BAS point selection is one of the most important aspects of BAS design (the other being the sequence of operation). Yet if two designers developed a point list for the same project there would be many differences. Will both lists work well (that depends on the rigor of the “science” that was applied to the point list selection) and, if so, will the difference be reflected in the quality of the BAS’s control (that depends on the “art” behind the point list selection)?
Point selection “science”:
1. Start with a schematic diagram of the system to be controlled. It could be a sketch or a “one-line” diagram developed for the mechanical design, or even just a mental image.

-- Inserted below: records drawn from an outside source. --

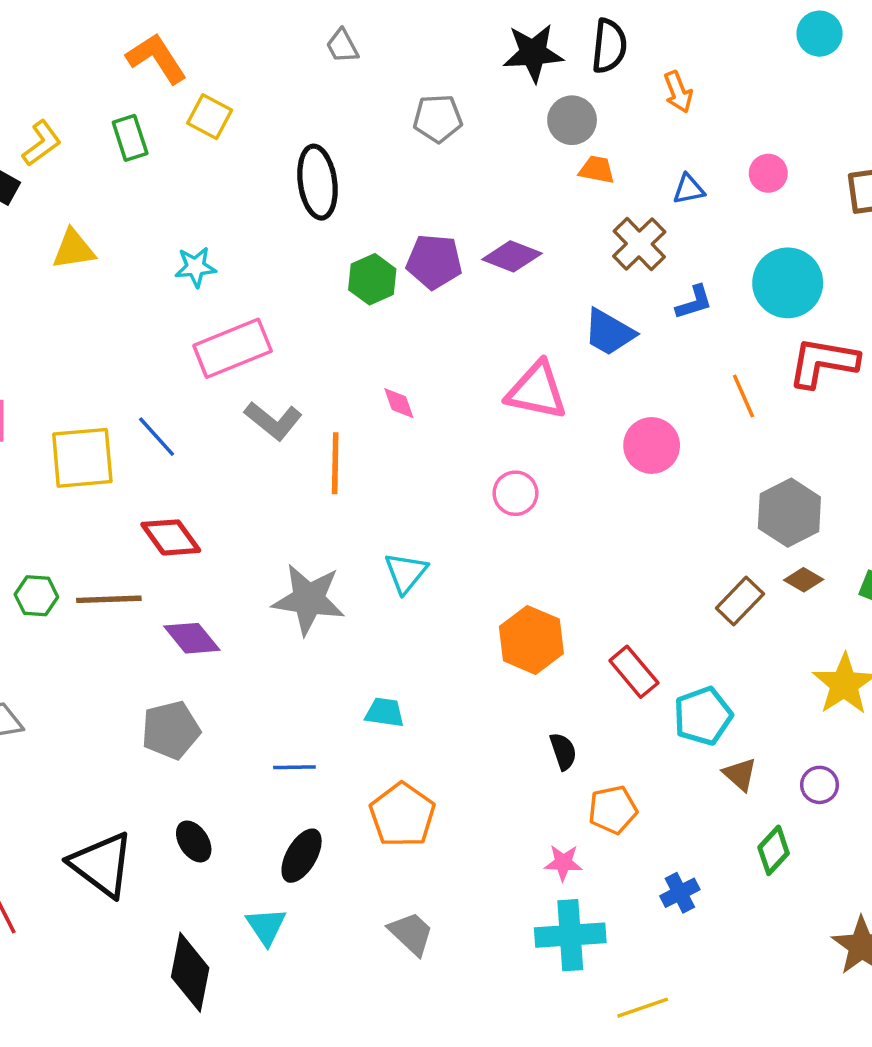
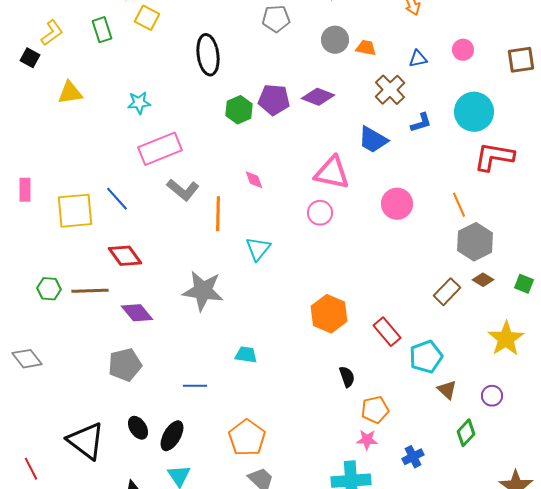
gray circle: (572, 120) -> (335, 40), moved
orange line: (744, 396) -> (459, 205), moved
pink circle: (515, 493) -> (320, 213), moved
cyan triangle: (406, 573) -> (258, 249), moved
orange pentagon: (402, 815) -> (247, 438), moved
black ellipse: (302, 856) -> (172, 436), moved
pink star: (563, 863) -> (367, 440), moved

2. Determine what safeties and/or factory controls come with the equipment. Are these safeties/controls required in lieu of using the BAS? Boiler or chiller factory safeties must be used, some factory-provided controls are fine if left in place (e.g., cooling tower sump level controls) while others can make the BAS’s execution of the control sequence more difficult (e.g., an OA flow sensor with integral OA damper control). The point list should only include factory-provided safeties if they to be monitored by the BAS or if the factory controls will be integrated to the BAS (via “objects” discussed below).
3. From the diagram identify each of the system’s components to be controlled (e.g., “Supply Fan,” “Cooling Coil,” “Mixed Air Dampers,” etc.).
4. Be mindful of how you want/need to control the system. It may be helpful to develop an outline of the sequence of operation if you can’t do this in your head.
5. Start the point list by listing out each component. Look at each component on the schematic and ask yourself what inputs & outputs are needed to control it. All modulating outputs (e.g., AHU coil valve) requires an associated input, motor start/stop outputs should have associated status inputs, etc.
Point Selection “art”:
1. Point list development is iterative with that of the sequence (i.e., neither can be considered “complete” until the other is complete and vice versa). When to end the iterations involves judgment based on experience.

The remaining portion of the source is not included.